Le problème étant qu’à la frontière du Kasaï les réfugiés se multiplient, rescapés de la guerre révolutionnaire entreprise là par le cabinet noir et ses troupes de choc, et les angolais en reçoivent par dizaines de milliers, y compris marqués de coups de machettes. Le successeur désigné d’Eduardo Dos Santos, Joao Lourenço, déjà intronisé par le congrès du MPLA et d’ores et déjà président en exercice, a pris le dossier en main.

Dès le mois de décembre, Kabila s’accrochant au-delà de son deuxième mandat, l’Angola arrêtait toute coopération militaire, retirant en un jour son encadrement à l’armée de la RDC… après près de dix-neuf ans de bons et loyaux services… Mais ce 17 mai, pendant que ses services assuraient spectaculairement l’exfiltration d’un leader séparatiste pouvant servir, Joao Lourenço, lui, était… à Washington, capitale du monde.

Il était reçu le matin au Pentagone, et il signait dès l’après-midi un accord de coopération militaire bilatéral avec Washington, assurant fourniture de matériel et munitions afin de rétablir l’ordre en Afrique centrale, soit explicitement dans trois pays, la République centrafricaine, le Burundi, et la République démocratique du Congo, la RDC où monsieur Kabila s’accroche au pouvoir.

Dès le lendemain, 18 mai, toujours à Washington, le Sénat votait les crédits de cette opération. Et, dans la semaine, les troupes angolaises se massaient à la frontière de la RDC avec tanks et canons.

« On ne connaît pas la fin de l’histoire d’Oum le dauphin », chantait-on, enfant, jadis. Aujourd’hui, bien malin qui prédirait la suite. On a débattu de savoir s’il fallait titrer cet article « Fin de la Françafrique »…

La question des moyens n’est pas en cause. Même sans l’aide et l’aval américain, l’armée angolaise a largement la capacité de balayer les forces quasi inexistantes de ces voisins, parmi lesquels les plus aguerris sont probablement ces lamentables hiboux qu’il s’agit simplement de mettre hors d’état de nuire. Sans avoir à vraiment combattre, le temps d’une promenade militaire, l’Angola peut s’imposer effectivement à la région. Une politique vigoureuse de désarmement généralisé, accompagnée dans chaque pays de la protection d’élections libres permettant la mise en place d’institutions légitimes, voilà qui suffirait à changer en un clin d’œil les perspectives pour cette région qui s’englue depuis trop longtemps dans la pire des gestions françafricaines.
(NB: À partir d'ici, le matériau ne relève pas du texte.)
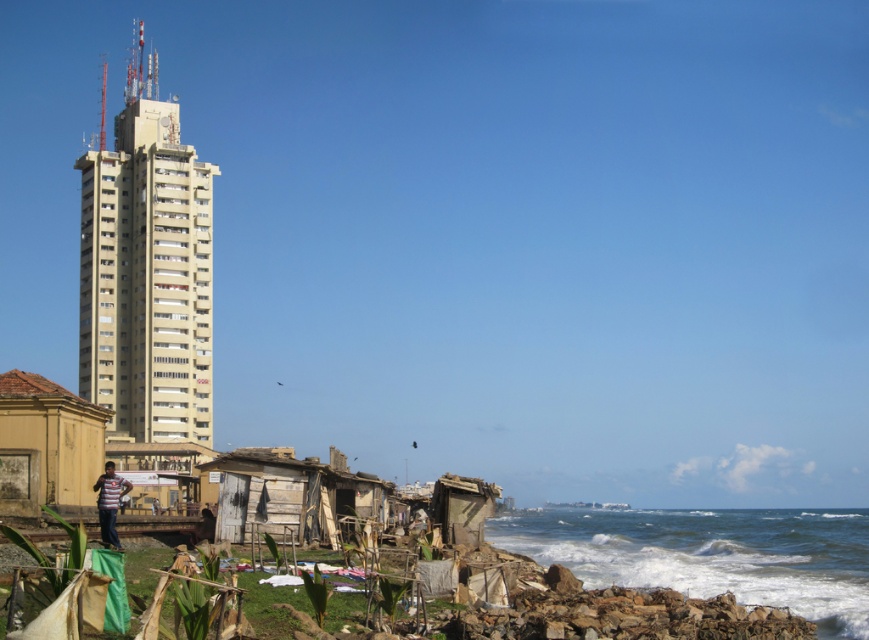 You are a delivery person trying to navigate through the area between the wooden shack at lower left and the striped fabric shirt at lower left. Can you pass through sideways without bending? Please explain based on their sizes.

The wooden shack at lower left is wider than the striped fabric shirt at lower left. Since the wooden shack is larger in width, the path between them might be narrow. However, without specific measurements of the path width, it is uncertain if you can pass sideways without bending. The answer depends on the actual space available between the two objects.

Based on the scene description, where is the weathered wood hut at lower center located in the image?

The weathered wood hut at lower center is located at the 2D coordinates point [290,492] in the image.

You are a delivery person who needs to deliver a package to the yellow textured hut at lower left. You are currently standing at the weathered wood hut at lower center. Which direction should you move to reach the destination?

The weathered wood hut at lower center is positioned on the left side of yellow textured hut at lower left. To reach the yellow textured hut at lower left from the weathered wood hut at lower center, you should move to the right. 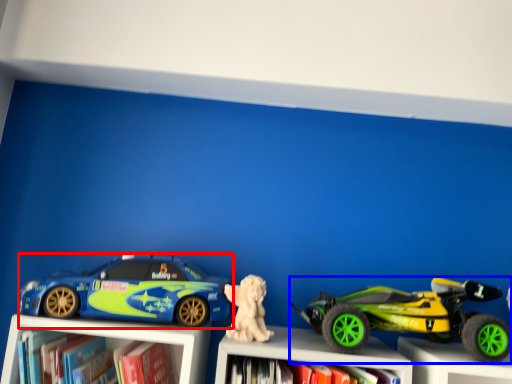 Question: Which object is closer to the camera taking this photo, car (highlighted by a red box) or toy (highlighted by a blue box)?

Choices:
 (A) car
 (B) toy

Answer: (B) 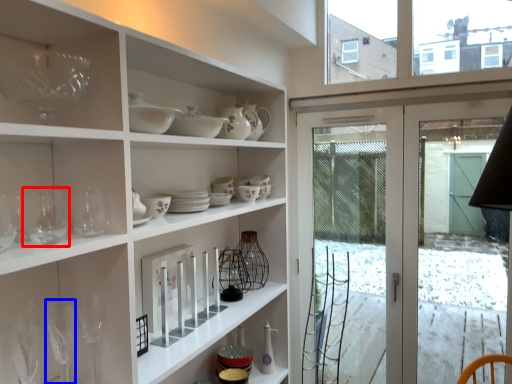 Question: Which point is further to the camera, wine glass (highlighted by a red box) or wine glass (highlighted by a blue box)?

Choices:
 (A) wine glass
 (B) wine glass

Answer: (B) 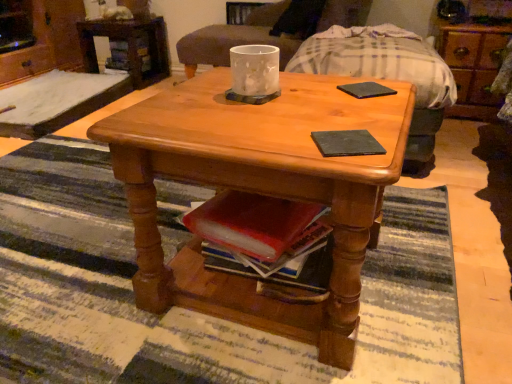 Locate an element on the screen. The width and height of the screenshot is (512, 384). vacant space situated on the left part of black matte pad at center, the second pad from the right is located at coordinates (264, 137). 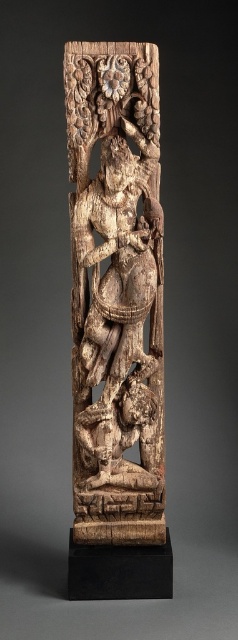 You are an art conservator examining the wooden panel. You notice two points of interest marked at coordinates point (142, 68) and point (138, 467). Which point is closer to you when you are looking at the panel?

Point (142, 68) is closer to the viewer than point (138, 467).

You are an art conservator examining the wooden panel. You need to clean the carved wood sculpture at center and the carved wood figure at lower center. Which object should you clean first if you want to start with the one that is closer to you?

You should clean the carved wood sculpture at center first because it is closer to the viewer than the carved wood figure at lower center.

Consider the image. You are an art conservator assessing the spacing between two carved wood pieces on a panel. The pieces are the carved wood sculpture at center and the carved wood figure at lower center. Given that the sculpture is wider than the figure, can you determine which one requires more horizontal space for preservation?

The carved wood sculpture at center requires more horizontal space for preservation since its width is larger than the carved wood figure at lower center. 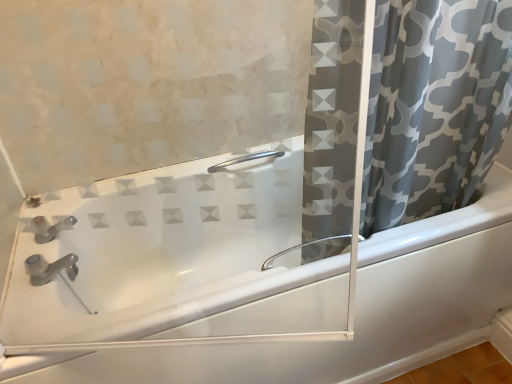 Question: Is the depth of satin nickel faucet at upper left greater than that of gray printed fabric curtain at right?

Choices:
 (A) yes
 (B) no

Answer: (A)

Question: Is satin nickel faucet at upper left to the right of gray printed fabric curtain at right from the viewer's perspective?

Choices:
 (A) no
 (B) yes

Answer: (A)

Question: Considering the relative sizes of satin nickel faucet at upper left and gray printed fabric curtain at right in the image provided, is satin nickel faucet at upper left bigger than gray printed fabric curtain at right?

Choices:
 (A) no
 (B) yes

Answer: (A)

Question: Considering the relative sizes of satin nickel faucet at upper left and gray printed fabric curtain at right in the image provided, is satin nickel faucet at upper left smaller than gray printed fabric curtain at right?

Choices:
 (A) yes
 (B) no

Answer: (A)

Question: Can you confirm if satin nickel faucet at upper left is wider than gray printed fabric curtain at right?

Choices:
 (A) no
 (B) yes

Answer: (A)

Question: Is satin nickel faucet at upper left not inside gray printed fabric curtain at right?

Choices:
 (A) yes
 (B) no

Answer: (A)

Question: Is white glossy bathtub at center touching gray printed fabric curtain at right?

Choices:
 (A) no
 (B) yes

Answer: (A)

Question: Is the depth of white glossy bathtub at center less than that of gray printed fabric curtain at right?

Choices:
 (A) yes
 (B) no

Answer: (B)

Question: Is white glossy bathtub at center positioned with its back to gray printed fabric curtain at right?

Choices:
 (A) yes
 (B) no

Answer: (B)

Question: Considering the relative sizes of white glossy bathtub at center and gray printed fabric curtain at right in the image provided, is white glossy bathtub at center bigger than gray printed fabric curtain at right?

Choices:
 (A) no
 (B) yes

Answer: (B)

Question: Is white glossy bathtub at center facing towards gray printed fabric curtain at right?

Choices:
 (A) no
 (B) yes

Answer: (A)

Question: From the image's perspective, does white glossy bathtub at center appear lower than gray printed fabric curtain at right?

Choices:
 (A) yes
 (B) no

Answer: (A)

Question: Considering the relative sizes of gray printed fabric curtain at right and satin nickel faucet at upper left in the image provided, is gray printed fabric curtain at right shorter than satin nickel faucet at upper left?

Choices:
 (A) yes
 (B) no

Answer: (B) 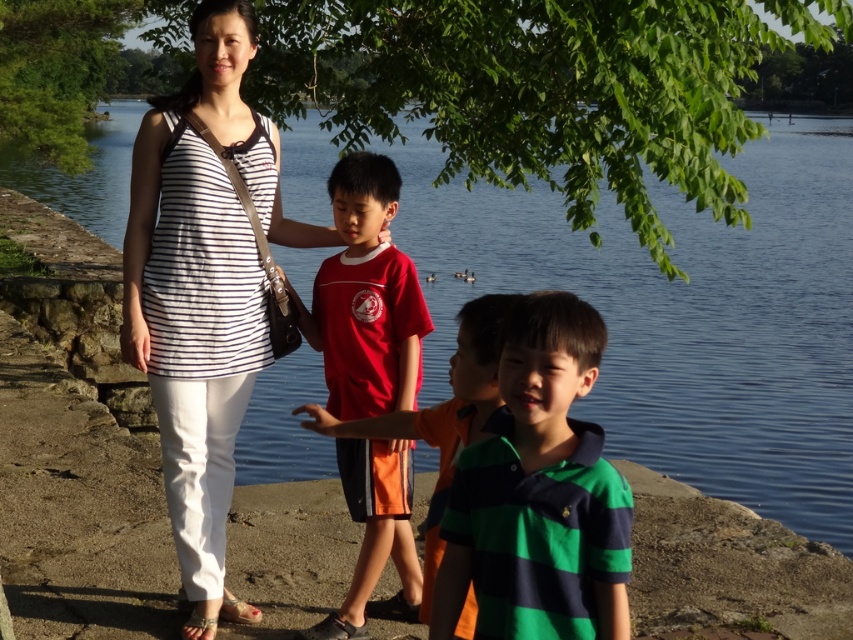 Can you confirm if blue water at center is smaller than orange fabric shirt at center?

Incorrect, blue water at center is not smaller in size than orange fabric shirt at center.

Between blue water at center and orange fabric shirt at center, which one has more height?

blue water at center is taller.

What are the coordinates of `blue water at center` in the screenshot? It's located at (683, 316).

Where is `blue water at center`? This screenshot has height=640, width=853. blue water at center is located at coordinates (683, 316).

Can you confirm if white striped tank top at center is thinner than red cotton shirt at center?

No, white striped tank top at center is not thinner than red cotton shirt at center.

Looking at this image, can you confirm if white striped tank top at center is positioned to the right of red cotton shirt at center?

No, white striped tank top at center is not to the right of red cotton shirt at center.

At what (x,y) coordinates should I click in order to perform the action: click on white striped tank top at center. Please return your answer as a coordinate pair (x, y). The width and height of the screenshot is (853, 640). Looking at the image, I should click on (202, 291).

Does point (462, 298) come farther from viewer compared to point (207, 467)?

Yes, point (462, 298) is behind point (207, 467).

Can you confirm if blue water at center is positioned above white striped tank top at center?

Yes, blue water at center is above white striped tank top at center.

At what (x,y) coordinates should I click in order to perform the action: click on blue water at center. Please return your answer as a coordinate pair (x, y). The height and width of the screenshot is (640, 853). Looking at the image, I should click on (683, 316).

Locate an element on the screen. The image size is (853, 640). blue water at center is located at coordinates (683, 316). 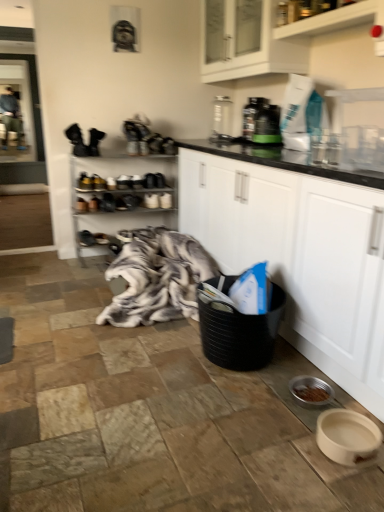 You are a GUI agent. You are given a task and a screenshot of the screen. Output one action in this format:
    pyautogui.click(x=<x>, y=<y>)
    Task: Click on the free region under green plastic bottle at upper center, marked as the 1th appliance in a right-to-left arrangement (from a real-world perspective)
    Image resolution: width=384 pixels, height=512 pixels.
    Given the screenshot: What is the action you would take?
    pyautogui.click(x=262, y=144) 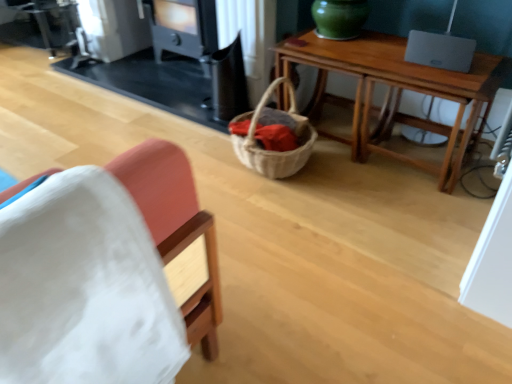 Question: From the image's perspective, is black matte stove at upper center located above or below black matte fireplace at upper center?

Choices:
 (A) below
 (B) above

Answer: (B)

Question: Considering the positions of point (153, 23) and point (96, 64), is point (153, 23) closer or farther from the camera than point (96, 64)?

Choices:
 (A) farther
 (B) closer

Answer: (B)

Question: Which of these objects is positioned closest to the black matte stove at upper center?

Choices:
 (A) wooden table at center
 (B) black matte fireplace at upper center
 (C) white fabric chair at left

Answer: (B)

Question: Considering the real-world distances, which object is farthest from the wooden table at center?

Choices:
 (A) black matte fireplace at upper center
 (B) black matte stove at upper center
 (C) white fabric chair at left

Answer: (C) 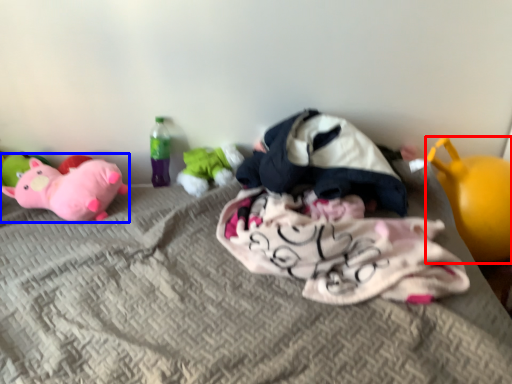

Les richesses minérales y sont de toutes façons extraites, et toujours de façon satisfaisante, les diamants finissant toujours aux cous des baronnes, et toujours par l’entremise de la De Beers. Un monde extraordinairement bien ordonné. Un monde immobile depuis Léopold II, roi des belges et propriétaire du Congo à titre personnel, où les cadavres ne se comptent pas et où l’espérance de vie ne dépasse toujours pas les cinquante ans. Un ordre surtout pollué depuis un bon demi-siècle, par les apprentis sorciers de la guerre révolutionnaire française.

C’est ainsi non seulement le règne de Kabila qui est appelé disparaître, mais tout le mode de gestion de l’espace néo-colonial qui pourrait bien avoir été mis en cause radicalement par ces accords de Washington du 17 mai.

Convenons que ce n’est pas économique, 20000 hommes de Monusco pour rien. Sans parler de l’assistance massive aux FARDC, dont on voit le résultat. C’est à bien moindre coût que l’armée angolaise peut s’acquitter de l’indispensable rétablissement de l’ordre dans la région après un demi-siècle de désordre entretenu sciemment par les innombrables expériences de guerres révolutionnaires à la française.

Un des actuels maîtres de cet art si particulier de la guerre, le général Baillaud, aurait été justement été rappelé en RDC, dont il était parti il n’y a pas si longtemps, auréolé de sa victoire contre le M23.

On ne peut qu’espérer dans sa sagesse, et qu’il saura gérer cette transition délicate d’un ordre ancien vermoulu qu’on devrait voir s’effondrer comme château de cartes, la Françafrique, vers un nouvel âge démocratique, seule voie pour que l’Afrique accède enfin au droit de vivre.